CoV decreased along with mPaw decrease revealing a redistribution of ventilation toward non-dependent regions (Fig. 1, left). The optimal mPaw with respect to EIT-CoV in all pigs was 19.5 (15.0–21.0) cmH₂O and the values among individuals varied a lot.

EIT-derived overdistended regions decreased as mPaw decreased (Fig. 1, right, green circles). At the same time, recruitable regions increased (black stars). The optimal mPaw using the approach based on the calculated EIT-collapse/over was 19.5 (18.0–21.8) cmH₂O.
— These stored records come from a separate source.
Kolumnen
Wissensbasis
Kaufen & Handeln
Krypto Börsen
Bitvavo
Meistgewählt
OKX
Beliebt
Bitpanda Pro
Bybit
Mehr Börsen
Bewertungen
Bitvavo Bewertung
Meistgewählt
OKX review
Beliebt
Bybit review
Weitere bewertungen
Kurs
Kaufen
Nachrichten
The optimal mPaw with respect to PaO₂/FiO₂ was 21 (18.0–21.0) cmH₂O, that is comparable to EIT-based center of ventilation (EIT-CoV) and EIT-collapse/over, 19.5 (15.0–21.0) and 19.5 (18.0–21.8), respectively (p = 0.07). The differences between the selected mPaw according to oxygenation and according to “EIT-Cov” and “EIT-collapse/over” were compared with Bland–Altman plots (Fig. 2). The differences in mPaw selection between oxygenation and EIT-based methods could be as high as 6 cmH₂O in some pigs. The optimal mPaw settings derived from oxygenation, EIT-CoV and EIT-collapse/over were compared (Table 1). In Fig. 3, overdistended and recruitable regions at mPaw levels selected based on oxygenation were illustrated. In each pig, the optimal mPaw defined with oxygenation was given (x-axis). The mPaw titrated by EIT-based indices improved regional air distribution with respect to overdistension and collapse (comparison among 3 mPaw titration strategies, p = 0.035) (Table 2).